Не умерен в похоти, самолюбив, тщетной
Славы раб, невежеством наипаче приметной,
На ловли с младенчества воспитан псарями,
Как, ничему не учась, смелыми словами
И дерзким лицом о всем хотел рассуждати?
 
   — Не ел бы редьки, Иванушко, так и не рыгалось бы тебе, — ответил император. — Сказывала мне бабушка: лжа — что ржа. Верю! А что, братец, ты с младенчества псарями воспитан, так обо мне эдак тоже сказать можно… Из песни слова не выкинешь.
   — Ваше величество, — вспылил куртизан. — Всем на Москве не переломать ноги, чтоб умолкли… Как быть-то? Петр потер лицо, посмотрел сквозь пальцы:
   — Так и быть: на иордань подниму тебя по гвардии выше.
   Куртизан даже не обрадовался. Катька говорила теперь так, родни уже не стыдясь: «По свадьбе моей с царем быть Ваньке в Низах самых!» — А в Низовом корпусе плохо: там болота Гиляни, на них розы цветут персидские, но розам тем не верь — под ними гниль и лихорадка. Кусит клещ тебя, и готов раб божий: понесут вперед пятками… До чего же много мрет на Низу русского люда!
   На выходе от царя столкнулся князь Иван с Иогашкой Эйхлером, обнял музыканта ласково.
   — Тезка чухонская, — сказал ему. — Пока я в случае пребываю, торопись жар сгрести. Будешь в чине и ко шляхетству причислен. Целуй руку мне, да не забудь добра моего Затрубил на дворе рожок. Залаяли собаки. Топоча сапожищами, придворных расталкивая, бежал до царя егермейстер Селиванов:
   — Ваше величество! Я не сплоховал: эвон, мужики дворцовы логово волков обложили… Вас ждем!
   Петр легко и бездумно сорвался с места, кинулся в седло. И помчал царь за Рогожи — травить волка… Серый снег летел косо. Волк матерый, видать: уходил он в хитрости, коварно петляя. По кустам заметывал. Петр долго гнал лошадь, но след зверя потерял. Стал людей звать — ему никто не ответил: отбился.
   — А и ладно, — сказал, пустив коня шагом… Москва угадывалась вдали — сумеречным блеском колоколен, сизыми дымами, вороньим граем. Въехал император в деревню, и горазд некстати въехал. Мужики как раз тащили гроб из избы — одно корыто другим прикрыто. И тащили не в дверь, а через окно, дабы смерть запутать… Петр подскакал, снял шляпу.

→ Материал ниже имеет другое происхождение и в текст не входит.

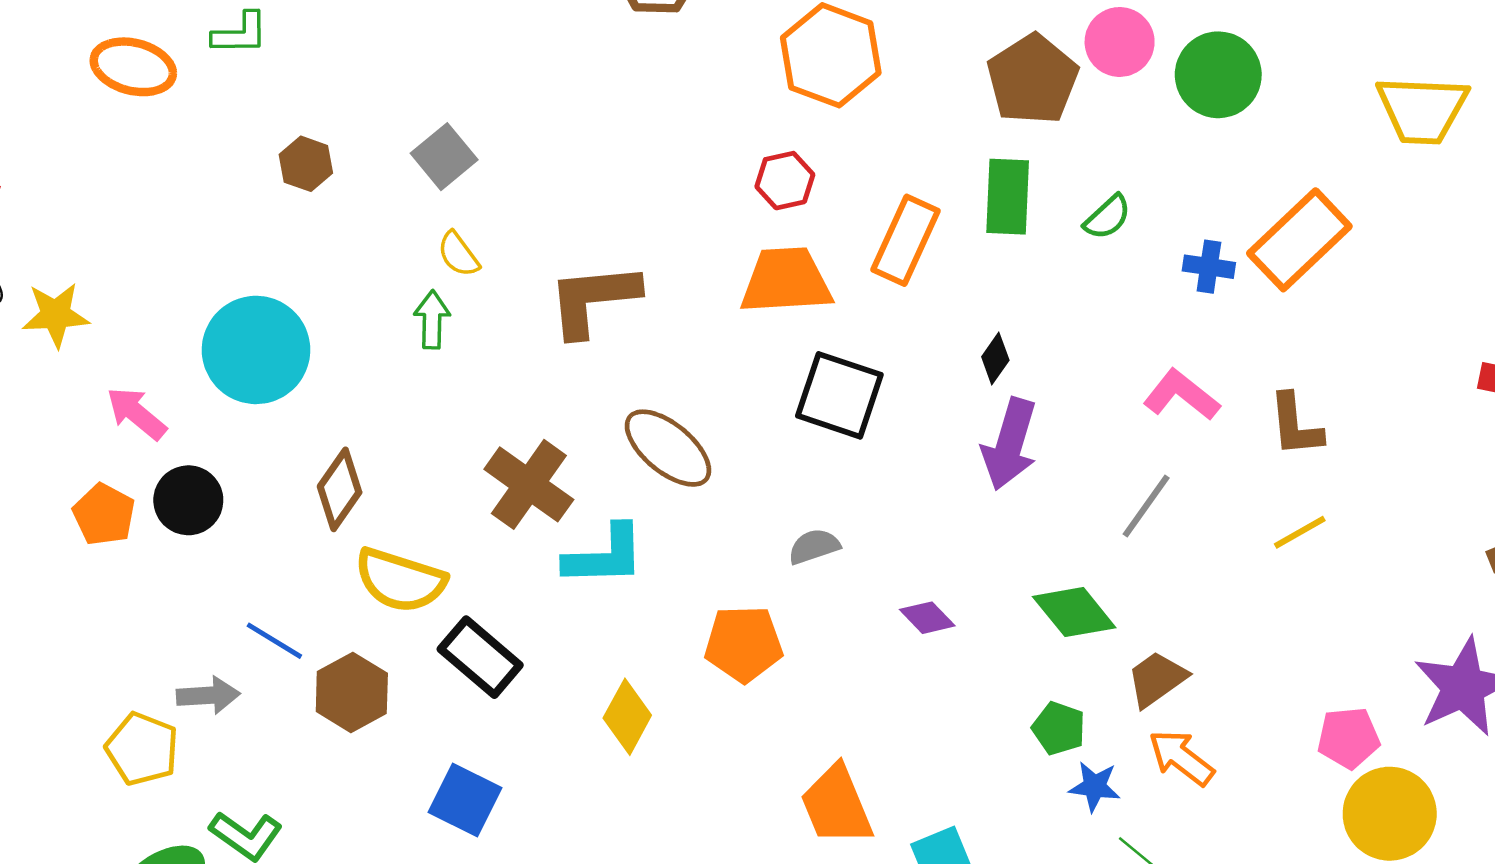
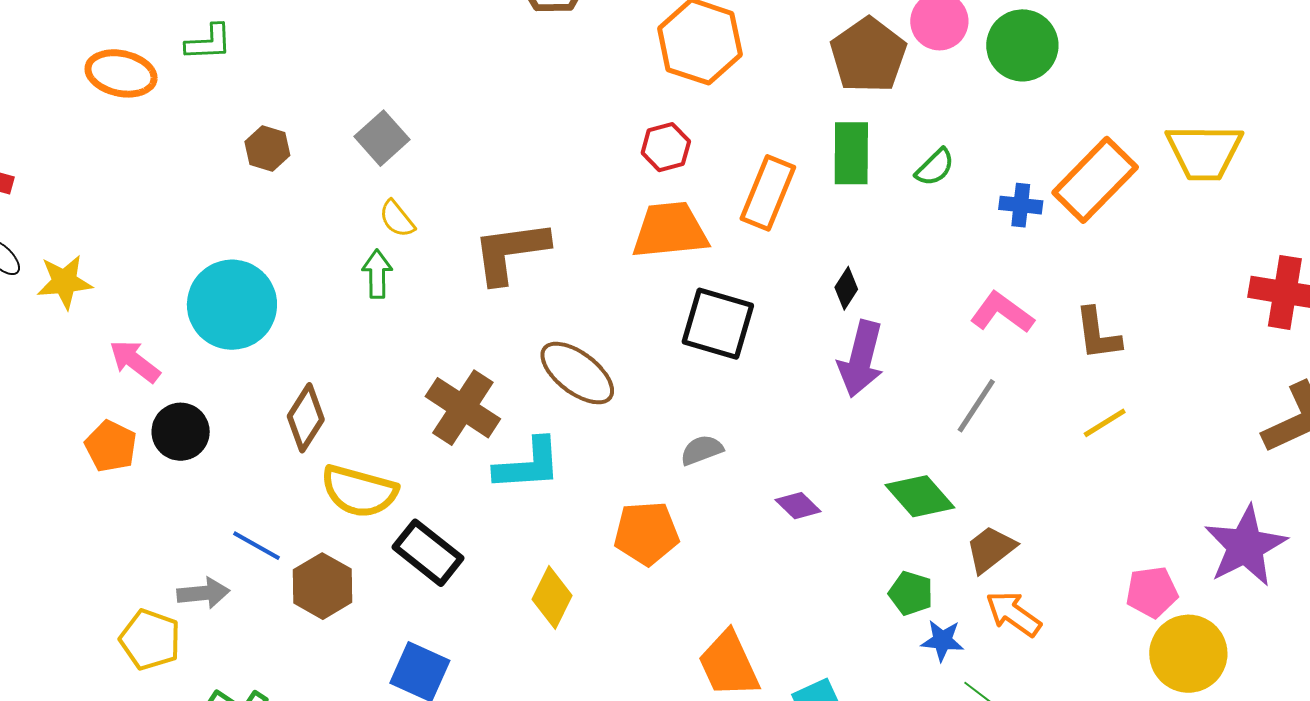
yellow trapezoid: (1422, 110) -> (1204, 152), moved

   — Кто помер? — спросил.
   — Девка… кривого Пантелеича дочь.
   — От хвори, видать?
   — Воспа… — загалдели мужики. — Она, тошная! Наступала на деревню мгла. От леса уже скакали доезжачие — царя сыскивали, чтобы на Москву ехать.
   — А ты, барин, — спросили мужики, — чей же будешь: юсуповский сынок али господ Барятинских?
   — Я сам по себе, — отвечал царь. — Волка вот гнал… Открыли гроб. Надо бы, как водится, «позолотить» покойницу. Да с собой ничего не было: как рога затрубили — так и выскочил. Тогда Петр, сострадая, стянул с шеи офицерский шарф и бросил его поверх покойницы. На скудной посконинке вдруг ярко сверкнула серебряная мишура.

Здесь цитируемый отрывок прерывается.